CHP Genel Başkanı Kemal Kılıçdaroğlu, darbe girişimi sonrası kamudan ihraçlara karşı itirazlar için OHAL Komisyonu’nu adres gösteren Avrupa İnsan Hakları Mahkemesi’ne çıkışarak, “Siz Türkiye’de ne olup bittiğini bilmiyor musunuz?” diye sordu.
(AİHM), kanun hükmünde kararnameyle (KHK) ihraç edilen bir öğretmenin açtığı davayı reddederek, OHAL Komisyonu’nu adres göstermiş, hükümet bu kararı yerinde bularak, komisyonun temmuz ayında başvuruları kabul edeceğini öne sürmüştü.
Partisinin grup toplantısında konuşan Kılıçdaroğlu, AİHM’in kararının saygınlığına zarar verdiğini belirterek şunları söyledi: “Siz Türkiye’de ne olup bittiği bilmiyor musunuz? Hangi adaletten bahsediyorsunuz. Geciken adalet adalet değildir. Onlara söylüyorum. Şu anda Türkiye’deki yargı resmen iktidarın tetikçiliğini yapıyor. AİHM bu konuma düşmemeli. Bu konuma düşerse o kurumda saygınlığını yitirir. Efendim komisyonda geçtikten sonra bakarız. Hangi komisyon. Darbe dönemlerinde yargı yolu kapatılır. 12 Eylül darbe döneminde ne yaşanıyorsa bugün katmerlisi yaşanıyor. Toplu ihraçlar… Kimin gücü kime yeterse.”
‘Bir şey çıkmayacağı belliydi’
Kılıçdaroğlu, gündemine partisinin şerh koyduğu Meclis Darbe Girişimini Araştırma Komisyonu’nun raporunu da aldı.
“Darbe yapılacağı biliniyordu, önlemediler” diyen Kılıçdaroğlu, şöyle devam etti: “Bir musibet bin nasihattan evladır. Böyle bir musibetle karşılaştık, niye oturup araştırmıyoruz? Getirdiler komisyonun başına FETÖ’yü öven adamı. Zaten bir şey çıkmayacağı baştan belliydi. Eski Genelkurmay Başkanları geliyor, MİT Müsteşarları geliyor, şu andakiler gelmiyor. Gelmek istiyorlar, niye hükümet izin vermiyor. Açığı ortaya çıkacak.”

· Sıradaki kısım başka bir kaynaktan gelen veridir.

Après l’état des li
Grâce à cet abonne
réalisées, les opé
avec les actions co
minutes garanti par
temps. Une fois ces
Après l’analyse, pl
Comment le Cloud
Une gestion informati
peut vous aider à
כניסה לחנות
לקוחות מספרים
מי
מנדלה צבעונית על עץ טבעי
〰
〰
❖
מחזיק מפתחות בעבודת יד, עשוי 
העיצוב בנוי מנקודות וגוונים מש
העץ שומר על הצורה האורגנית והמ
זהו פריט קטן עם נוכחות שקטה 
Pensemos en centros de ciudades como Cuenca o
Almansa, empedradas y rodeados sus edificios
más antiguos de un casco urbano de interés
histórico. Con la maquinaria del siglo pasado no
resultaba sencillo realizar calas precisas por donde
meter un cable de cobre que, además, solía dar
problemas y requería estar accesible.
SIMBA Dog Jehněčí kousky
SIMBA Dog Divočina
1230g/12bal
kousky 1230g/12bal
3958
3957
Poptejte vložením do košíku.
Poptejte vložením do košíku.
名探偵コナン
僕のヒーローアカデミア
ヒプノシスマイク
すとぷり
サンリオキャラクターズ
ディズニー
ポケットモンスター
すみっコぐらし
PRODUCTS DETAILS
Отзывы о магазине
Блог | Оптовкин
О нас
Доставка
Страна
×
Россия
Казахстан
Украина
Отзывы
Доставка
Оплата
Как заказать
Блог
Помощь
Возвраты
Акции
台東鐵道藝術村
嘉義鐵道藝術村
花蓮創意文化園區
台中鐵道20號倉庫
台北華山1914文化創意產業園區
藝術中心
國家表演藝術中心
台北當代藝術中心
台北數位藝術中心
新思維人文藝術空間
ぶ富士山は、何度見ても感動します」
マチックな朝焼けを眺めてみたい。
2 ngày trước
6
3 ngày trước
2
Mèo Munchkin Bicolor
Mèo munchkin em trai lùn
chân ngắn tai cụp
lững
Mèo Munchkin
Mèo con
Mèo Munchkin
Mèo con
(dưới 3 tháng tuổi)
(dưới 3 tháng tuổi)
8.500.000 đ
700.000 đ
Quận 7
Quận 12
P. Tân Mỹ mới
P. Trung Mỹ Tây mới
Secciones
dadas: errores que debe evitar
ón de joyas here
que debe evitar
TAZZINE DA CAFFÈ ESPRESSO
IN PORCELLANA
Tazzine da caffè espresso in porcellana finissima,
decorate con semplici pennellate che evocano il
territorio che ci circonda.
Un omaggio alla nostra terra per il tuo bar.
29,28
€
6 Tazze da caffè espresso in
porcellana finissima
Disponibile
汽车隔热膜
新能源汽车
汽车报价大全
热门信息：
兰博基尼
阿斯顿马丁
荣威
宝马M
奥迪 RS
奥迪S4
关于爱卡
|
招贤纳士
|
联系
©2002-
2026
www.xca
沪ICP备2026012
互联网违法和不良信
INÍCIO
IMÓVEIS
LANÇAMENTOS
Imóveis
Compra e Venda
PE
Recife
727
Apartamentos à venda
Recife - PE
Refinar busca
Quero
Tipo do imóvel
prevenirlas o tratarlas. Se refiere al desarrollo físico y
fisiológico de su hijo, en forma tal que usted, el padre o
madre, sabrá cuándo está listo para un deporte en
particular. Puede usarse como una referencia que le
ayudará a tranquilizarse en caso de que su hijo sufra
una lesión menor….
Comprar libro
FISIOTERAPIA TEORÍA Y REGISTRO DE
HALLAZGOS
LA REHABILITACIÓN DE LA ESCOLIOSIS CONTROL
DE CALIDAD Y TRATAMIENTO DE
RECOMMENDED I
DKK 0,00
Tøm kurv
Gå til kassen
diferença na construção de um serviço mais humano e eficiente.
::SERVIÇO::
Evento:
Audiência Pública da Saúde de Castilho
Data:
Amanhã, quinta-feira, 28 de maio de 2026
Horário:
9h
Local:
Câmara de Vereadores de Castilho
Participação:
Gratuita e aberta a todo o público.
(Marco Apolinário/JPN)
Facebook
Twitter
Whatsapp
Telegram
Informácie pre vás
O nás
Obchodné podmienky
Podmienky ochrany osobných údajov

‘Gariban olan içeride kalıyor’
CHP lideri İstanbul Büyükşehir Belediye Başkanı Kadir Topbaş ve eski başbakan yardımcısı Bülent Arınç’ın tutuklanan damatlarının salıverilmesine de tepki gösterdi: “Öğrenciler, erler aylardır hapiste. Ama annelerin kabahati var, iyi bir damat ya da kayınpeder bulmanız lazımdı. Damatlar serbest bırakılıyor. Parası olan dayısı olan serbest bırakılıyor. Gariban olan içerde kalıyor. Ben merak ediyorum Kadri Gürsel’in evi yok mu? Altan kardeşlerin, Nazlı Ilıcak’ın, Ahmet Şık’ın evleri yok mu? Onlar neden serbest bırakılmıyor? Çünkü kayınpederleri, dayıları yok, paraları yok. Bu ortam darbe ortamıdır. Herkes bunu çok iyi bilir. Bu dönemde adalette, yargıda, hukukta çalışmaz.”